> _WHAT TO PRODUCE_:
Without including any images, set down the records below exactly.

> _MATERIAL FOR THIS TASK_:
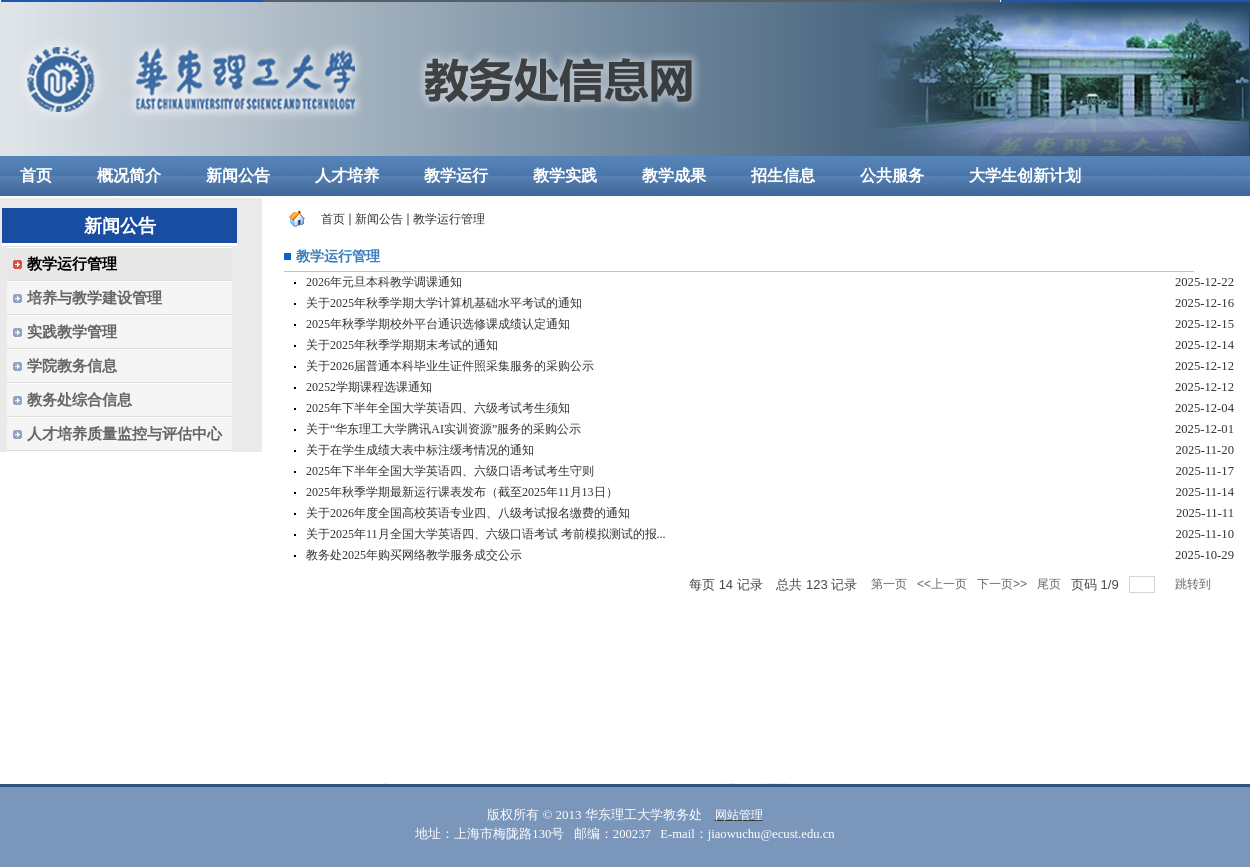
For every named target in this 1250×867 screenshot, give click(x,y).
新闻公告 (379, 219)
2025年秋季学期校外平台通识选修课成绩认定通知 (438, 324)
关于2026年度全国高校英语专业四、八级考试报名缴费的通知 (468, 513)
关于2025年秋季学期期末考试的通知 (402, 345)
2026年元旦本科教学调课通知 (384, 282)
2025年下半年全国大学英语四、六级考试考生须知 (438, 408)
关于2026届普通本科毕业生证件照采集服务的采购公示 (450, 366)
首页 (333, 219)
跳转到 (1194, 584)
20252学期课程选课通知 (369, 387)
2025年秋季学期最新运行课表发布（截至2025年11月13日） (462, 492)
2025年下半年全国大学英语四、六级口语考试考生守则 (450, 471)
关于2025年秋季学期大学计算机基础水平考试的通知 (444, 303)
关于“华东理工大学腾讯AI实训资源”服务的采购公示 (443, 429)
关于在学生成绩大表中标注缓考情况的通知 (420, 450)
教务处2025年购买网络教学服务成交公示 (414, 555)
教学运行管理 (449, 219)
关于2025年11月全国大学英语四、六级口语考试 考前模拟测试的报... (486, 534)
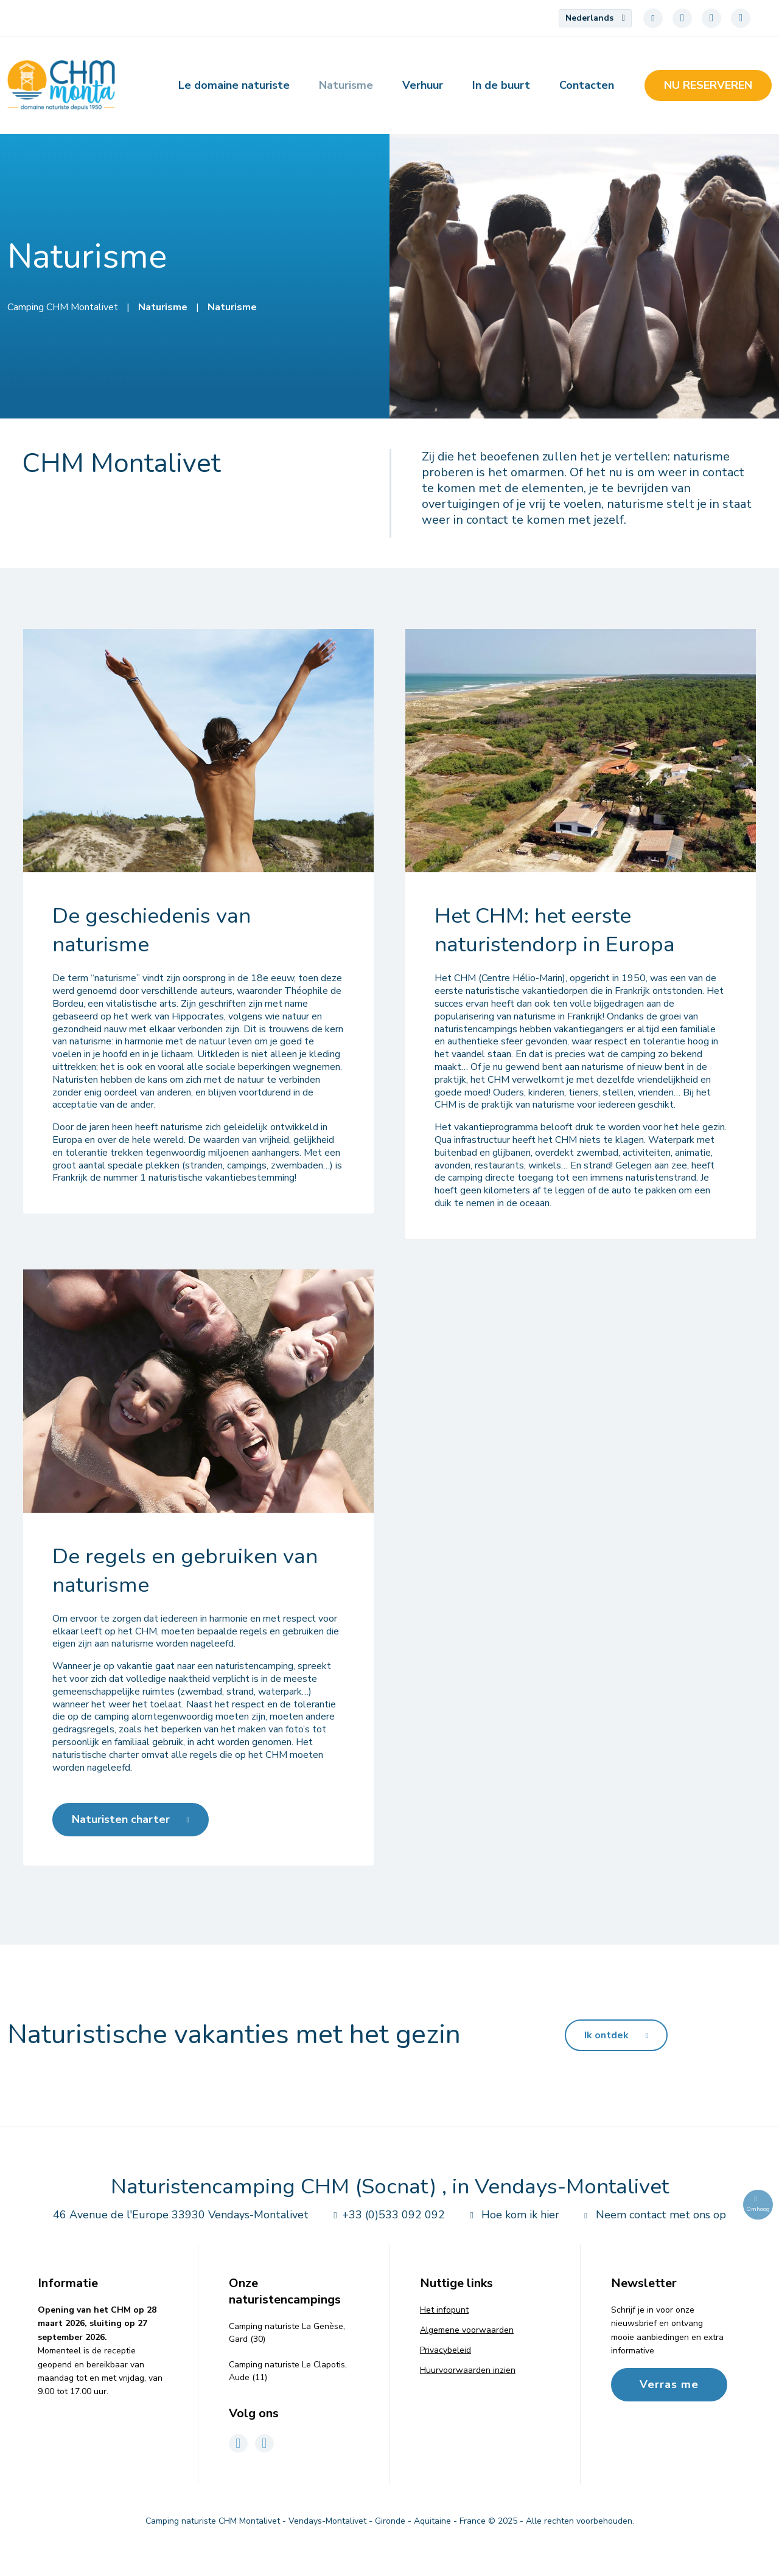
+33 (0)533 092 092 (386, 2214)
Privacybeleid (445, 2350)
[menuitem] (595, 18)
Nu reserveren (708, 85)
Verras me (669, 2384)
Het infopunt (444, 2310)
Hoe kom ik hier (511, 2214)
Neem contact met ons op (652, 2214)
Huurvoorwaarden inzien (467, 2370)
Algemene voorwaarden (467, 2330)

> _ANSWER_:
For every named target in this 1250×867 screenshot, give click(x,y).
新闻公告 (379, 219)
2025年秋季学期校外平台通识选修课成绩认定通知 (438, 324)
关于2026年度全国高校英语专业四、八级考试报名缴费的通知 (468, 513)
关于2025年秋季学期期末考试的通知 (402, 345)
2026年元旦本科教学调课通知 (384, 282)
2025年下半年全国大学英语四、六级考试考生须知 (438, 408)
关于2026届普通本科毕业生证件照采集服务的采购公示 (450, 366)
首页 (333, 219)
跳转到 (1194, 584)
20252学期课程选课通知 (369, 387)
2025年秋季学期最新运行课表发布（截至2025年11月13日） (462, 492)
2025年下半年全国大学英语四、六级口语考试考生守则 (450, 471)
关于2025年秋季学期大学计算机基础水平考试的通知 (444, 303)
关于“华东理工大学腾讯AI实训资源”服务的采购公示 (443, 429)
关于在学生成绩大表中标注缓考情况的通知 (420, 450)
教务处2025年购买网络教学服务成交公示 (414, 555)
教学运行管理 (449, 219)
关于2025年11月全国大学英语四、六级口语考试 考前模拟测试的报... (486, 534)
+33 (0)533 092 092 (386, 2214)
Privacybeleid (445, 2350)
[menuitem] (595, 18)
Nu reserveren (708, 85)
Verras me (669, 2384)
Het infopunt (444, 2310)
Hoe kom ik hier (511, 2214)
Neem contact met ons op (652, 2214)
Huurvoorwaarden inzien (467, 2370)
Algemene voorwaarden (467, 2330)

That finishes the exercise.